Question

A point body with mass 2.17 kg hangs in a massless string of length 3.14m. We pull the point body a little angle to the side and release. At what frequency will the point body commute?

In this assignment we count without a name. The position of a body is given by:
x (t) = 7.210 + 8,031t-4,905t ^ 2
Will the body ever have zero acceleration? If so, when?

A bullet is ejected from the ground with a starting speed of 27m / s and an angle of 72º to the horizontal plane. After how long will the ball be 5m above the ground?

Answer 1

The above system can be called as a pendulum.

The equation of the frequency of a pendulum=

f= 1/2π *√(g/l)

Where g is acceleration due to gravity and l is the length of the string.

So frequency of oscillation f=

1/2π * √ (9.8/ 3.14)= 0.281 Hz.

The mass will have a zero acceleration.

At the equilibrium point ( centre point) the mass would have maximum velocity but have a zero acceleration.
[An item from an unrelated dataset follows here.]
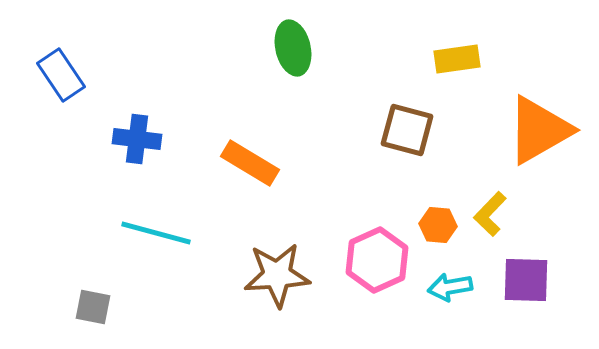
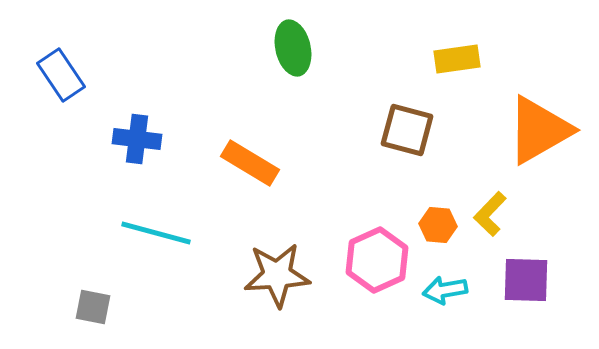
cyan arrow: moved 5 px left, 3 px down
When the ball is released from the ground, it has 2 velocities, v sin a along vertical direction and . v cos a along horizontal direction.

So the initial vertical velocity, u= v sin a

= 27 sin 72 = 25.67m/s

We have vertical displacement, s= 5 metres

We have the equation of motion

S= u* t + a t²/2, where a is acceleration and t is time taken.

Subtituting the values,

5= 25.67 * t + -9.8* t²

So solving the equation,

We get time , t= 0.211 sec and t= 2.40 sec. Which are the 2 time instance where ball passed through 5 m vertical distance ( on ascend and descend)

So on the ascending motion, the time taken by the ball to reach 5 m above ground = 0.211 sec.